▼

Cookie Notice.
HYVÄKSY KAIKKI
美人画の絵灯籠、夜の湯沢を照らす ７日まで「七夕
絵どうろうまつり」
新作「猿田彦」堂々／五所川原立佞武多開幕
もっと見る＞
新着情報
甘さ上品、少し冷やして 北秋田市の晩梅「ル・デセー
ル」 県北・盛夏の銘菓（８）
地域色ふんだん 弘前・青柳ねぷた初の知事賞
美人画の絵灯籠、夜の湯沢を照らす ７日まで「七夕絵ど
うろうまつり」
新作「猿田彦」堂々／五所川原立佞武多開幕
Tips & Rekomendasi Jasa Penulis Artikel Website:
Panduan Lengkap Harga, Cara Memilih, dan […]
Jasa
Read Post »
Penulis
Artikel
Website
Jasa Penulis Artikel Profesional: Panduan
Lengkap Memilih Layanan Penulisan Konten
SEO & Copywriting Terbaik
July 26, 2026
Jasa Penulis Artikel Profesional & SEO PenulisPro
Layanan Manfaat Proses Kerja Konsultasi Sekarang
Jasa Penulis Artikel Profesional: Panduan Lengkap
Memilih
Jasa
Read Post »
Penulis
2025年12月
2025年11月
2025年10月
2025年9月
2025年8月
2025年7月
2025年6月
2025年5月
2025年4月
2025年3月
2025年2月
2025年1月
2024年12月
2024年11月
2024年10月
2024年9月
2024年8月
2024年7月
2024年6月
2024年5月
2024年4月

▲
▼

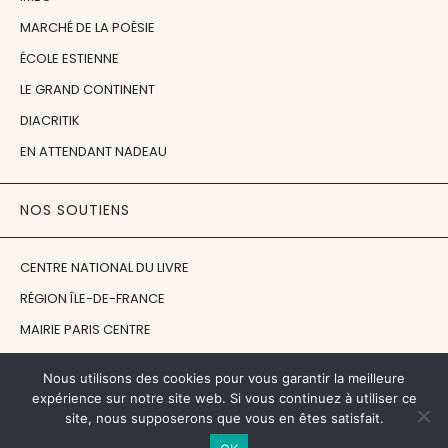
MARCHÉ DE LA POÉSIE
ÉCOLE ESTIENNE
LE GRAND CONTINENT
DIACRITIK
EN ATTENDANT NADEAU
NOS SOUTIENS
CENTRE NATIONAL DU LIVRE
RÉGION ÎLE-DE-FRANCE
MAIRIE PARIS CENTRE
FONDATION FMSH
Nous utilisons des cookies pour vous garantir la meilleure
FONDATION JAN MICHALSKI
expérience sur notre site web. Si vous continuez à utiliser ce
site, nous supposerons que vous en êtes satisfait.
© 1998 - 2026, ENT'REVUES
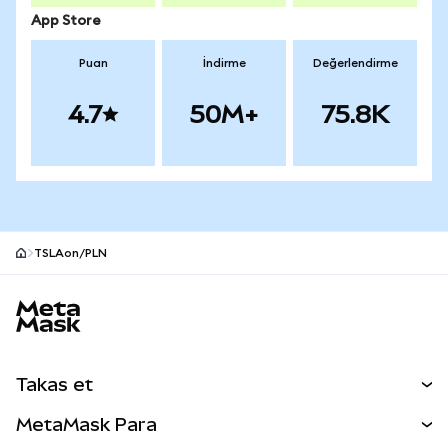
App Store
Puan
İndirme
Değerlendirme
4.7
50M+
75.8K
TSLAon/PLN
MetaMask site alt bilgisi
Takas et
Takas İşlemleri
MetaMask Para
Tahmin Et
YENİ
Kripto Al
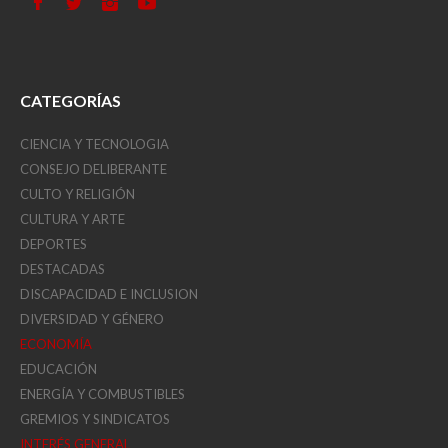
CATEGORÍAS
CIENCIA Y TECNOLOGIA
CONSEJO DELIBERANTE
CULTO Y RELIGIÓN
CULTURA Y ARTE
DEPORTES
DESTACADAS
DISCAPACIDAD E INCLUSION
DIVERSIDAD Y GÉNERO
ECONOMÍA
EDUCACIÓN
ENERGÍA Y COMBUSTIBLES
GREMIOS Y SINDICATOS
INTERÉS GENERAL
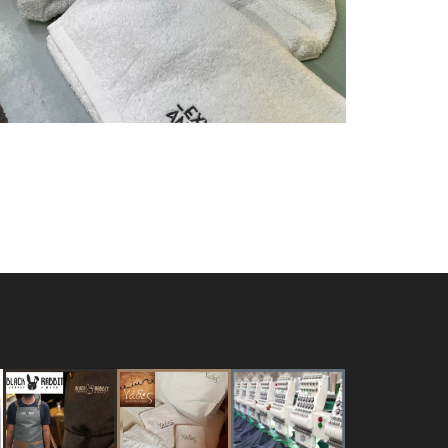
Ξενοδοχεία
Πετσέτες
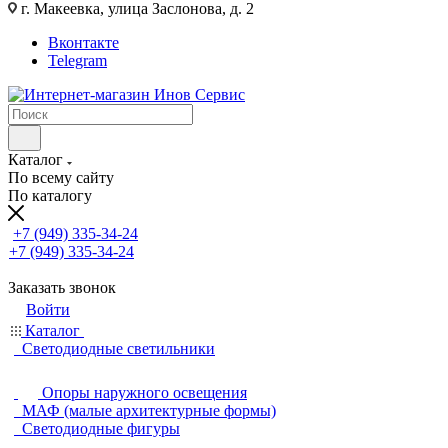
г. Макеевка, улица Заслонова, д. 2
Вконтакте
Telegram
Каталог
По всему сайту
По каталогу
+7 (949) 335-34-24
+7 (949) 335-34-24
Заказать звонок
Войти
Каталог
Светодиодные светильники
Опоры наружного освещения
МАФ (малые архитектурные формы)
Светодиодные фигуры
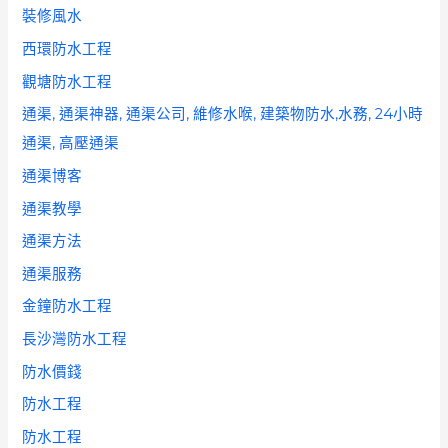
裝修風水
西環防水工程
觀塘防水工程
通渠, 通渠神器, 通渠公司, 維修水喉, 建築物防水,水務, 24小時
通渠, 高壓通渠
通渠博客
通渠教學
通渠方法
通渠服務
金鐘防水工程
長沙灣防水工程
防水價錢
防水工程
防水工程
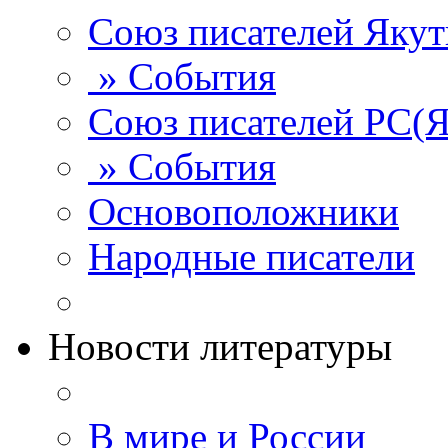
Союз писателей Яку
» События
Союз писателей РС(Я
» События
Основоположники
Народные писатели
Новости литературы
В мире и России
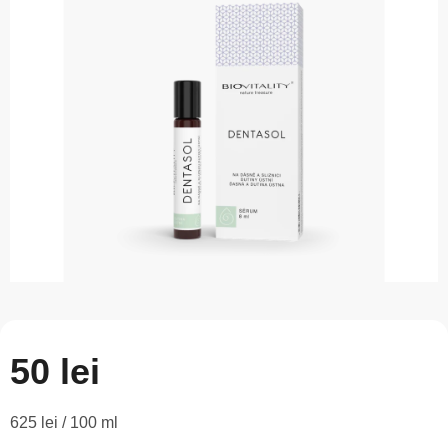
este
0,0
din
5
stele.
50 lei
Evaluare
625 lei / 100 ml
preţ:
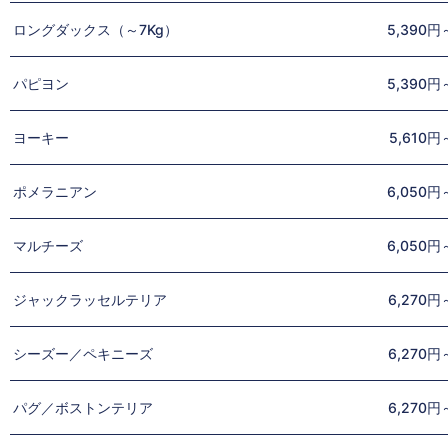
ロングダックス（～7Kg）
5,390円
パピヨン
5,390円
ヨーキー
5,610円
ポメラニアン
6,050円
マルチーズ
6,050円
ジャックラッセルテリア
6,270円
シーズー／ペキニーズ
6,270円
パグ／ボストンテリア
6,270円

▲
▼

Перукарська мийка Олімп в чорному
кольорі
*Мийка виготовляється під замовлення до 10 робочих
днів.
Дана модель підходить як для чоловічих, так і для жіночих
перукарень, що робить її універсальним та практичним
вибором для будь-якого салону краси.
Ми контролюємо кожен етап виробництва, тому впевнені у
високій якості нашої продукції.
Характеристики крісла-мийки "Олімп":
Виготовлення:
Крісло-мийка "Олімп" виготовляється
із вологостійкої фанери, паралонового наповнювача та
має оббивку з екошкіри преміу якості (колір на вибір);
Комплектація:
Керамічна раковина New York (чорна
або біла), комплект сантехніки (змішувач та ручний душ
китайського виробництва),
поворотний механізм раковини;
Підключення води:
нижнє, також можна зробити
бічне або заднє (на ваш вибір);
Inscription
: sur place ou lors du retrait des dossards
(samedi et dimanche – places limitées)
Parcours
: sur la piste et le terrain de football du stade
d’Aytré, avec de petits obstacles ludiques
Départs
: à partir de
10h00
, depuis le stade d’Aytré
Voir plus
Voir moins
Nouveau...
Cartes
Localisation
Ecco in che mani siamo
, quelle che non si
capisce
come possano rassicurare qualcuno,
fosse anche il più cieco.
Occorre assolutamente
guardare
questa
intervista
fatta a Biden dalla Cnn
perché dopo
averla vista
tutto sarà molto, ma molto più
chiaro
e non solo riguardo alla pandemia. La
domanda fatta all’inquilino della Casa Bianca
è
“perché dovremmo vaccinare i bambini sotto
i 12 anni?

▲

* _Work item_:
Show the lines above that have the word "stade".

* _Worked solution_:
: sur la piste et le terrain de football du stade
, depuis le stade d’Aytré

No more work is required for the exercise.